Stenosis means narrowing. When spinal tunnel is narrowed, the condition is called spinal stenosis. This can
happen in the cervical spine, thoracic spine or lumbar spine. The reason behind spinal stenosis can be a
herniated disc, degenerated facet joints, short pedicle, spinal ligament thickening, misaligned vertebrae
(spondylolisthesis), synovial cyst and/or bone spurring. Spinal stenosis often is an aging disease and can present
in an acute or chronic format.
Cervical spinal stenosis can cause neck pain, shoulder blade pain, arm pain, hand pain, numbness, tingling, and
dexterity or balance issues. Symptoms can be in one or both arms. Symptoms can range from mild to severe.
Lumbar spinal stenosis often limits one’s ability to walk. Patients with lumbar spinal stenosis complain of leg
pain or heaviness with walking, and feel less pain when they sit or lean on a shopping cart. This condition is
often associated with numbness, tingling, balance issues, and possibly weakness. Presentation of symptoms
could be acute or chronic and could involve one or both legs. In rare cases, genital numbness, incontinence of
urine or stool may develop and should alarm patient to be evaluated urgently.
If the first episode is acute and severe, patients often go to the emergency room. A clinical diagnosis is made based on imaging and physical examination. If there is no progressive neurological loss, further care is often deferred to a primary care physician and/or specialist in an outpatient setting. A spine specialist will examine the patient and determine proper workup. A thorough physical examination is performed by the spine specialist, which includes range of motion examination, sensory testing, strength testing and evaluation of reflexes. If there are alarming signs of spinal cord compression, recommendation for a further workup is made. The first diagnostic test is often an x-ray. The most accurate clinical test to identify spinal stenosis is an MRI. Some patients are unable to have an MRI, in which case a CT scan will help make a diagnosis.
If there are no alarming neurological deficits, simple x-rays, 6 weeks of physical therapy, short course of prednisone taper, soft tissue treatments along with use of nonsteroidal anti-inflammatory and muscle relaxants are recommended. In most cases, this conservative treatment results in improvement in symptoms. After physical therapy treatment, the patient is re-examined to evaluate for any residual deficits.

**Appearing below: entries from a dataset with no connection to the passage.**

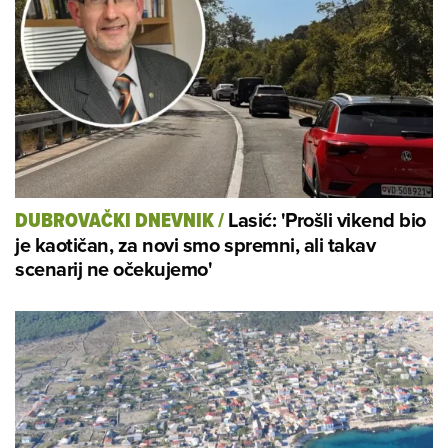
Lasić: 'Prošli vikend bio
DUBROVAČKI DNEVNIK
/
je kaotičan, za novi smo spremni, ali takav
scenarij ne očekujemo'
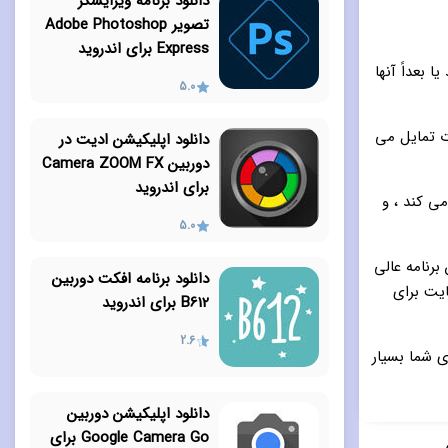
دانلود برنامه ویرایشگر
تصویر Adobe Photoshop
Express برای اندروید
 بعداً آنها
5.0
چسبانید ، و در صورت تمایل می
دانلود اپلیکیشن ادیت در
دوربین Camera ZOOM FX
برای اندروید
ا کمک می کند ، و
5.0
 برنامه عالی
دانلود برنامه افکت دوربین
ایین صفحه با نسخه ۲۱٫۷٫۱۴ و با حجم تقریبی ۴۰ مگابایت برای
B612 برای اندروید
2.6
ی شما بسیار
دانلود اپلیکیشن دوربین
Google Camera Go برای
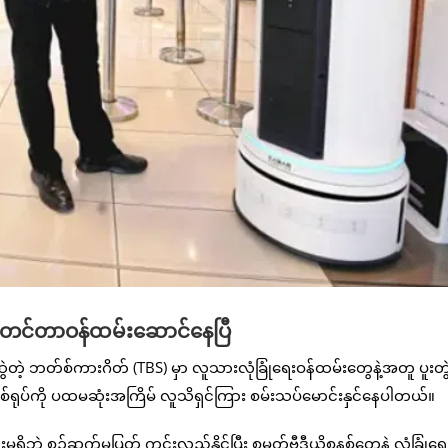
 စတင်တာဝန်ထမ်းဆောင်နေပြီ
ွဲတဲ့ ဘတ်စ်ကားဂိတ် (TBS) မှာ လူသားလုံခြုံရေးဝန်ထမ်းတွေနဲ့အတူ ပူးတွ
တစ်ရုပ်ကို ပထမဆုံးအကြိမ် လူသိရှင်ကြား စမ်းသပ်မောင်းနှင်နေပါတယ်။
းမရှိဘဲ စဉ်ဆက်မပြတ် ကင်းလှည့်နိုင်ပြီး စမတ်ဗီဒီယိုစနစ်တွေနဲ့ လုံခြုံရေ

If the pain subsides and function fully recovers, patient is discharged with a recommendation to continue a home exercise program and observe correct ergonomics. In some patients, the pain and dysfunction are not managed with oral medications or does not improve with physical therapy. In these cases, an x-ray guided epidural steroid injection can help reduce pain, improve function, and help with the recovery. The effect of an epidural injection may last several weeks to several months. If the symptoms return, such treatment could be repeated.

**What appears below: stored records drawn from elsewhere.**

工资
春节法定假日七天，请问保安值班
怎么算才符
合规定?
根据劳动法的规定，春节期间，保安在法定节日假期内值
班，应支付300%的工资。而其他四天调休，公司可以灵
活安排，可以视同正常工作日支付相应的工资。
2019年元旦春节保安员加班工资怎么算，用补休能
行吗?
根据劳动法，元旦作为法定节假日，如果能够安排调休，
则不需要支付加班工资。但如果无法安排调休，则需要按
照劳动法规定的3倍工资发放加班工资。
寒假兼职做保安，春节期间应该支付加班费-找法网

Persistent pain, bowel and bladder dysfunction, progressive weakness, myelopathy (cord compression) and frequent falls are among the indications of surgical solution for spinal stenosis. Careful risk assessment should be done by the primary care physician, spine surgeon and the patient before considering surgery. In most cases, the patient would benefit from Laminectomy surgery to relieve the pressure off the nerves and spinal cord. Surgery takes a few hours to complete, with a short course of inpatient hospitalization and a few weeks of outpatient rehabilitation after discharge from the hospital.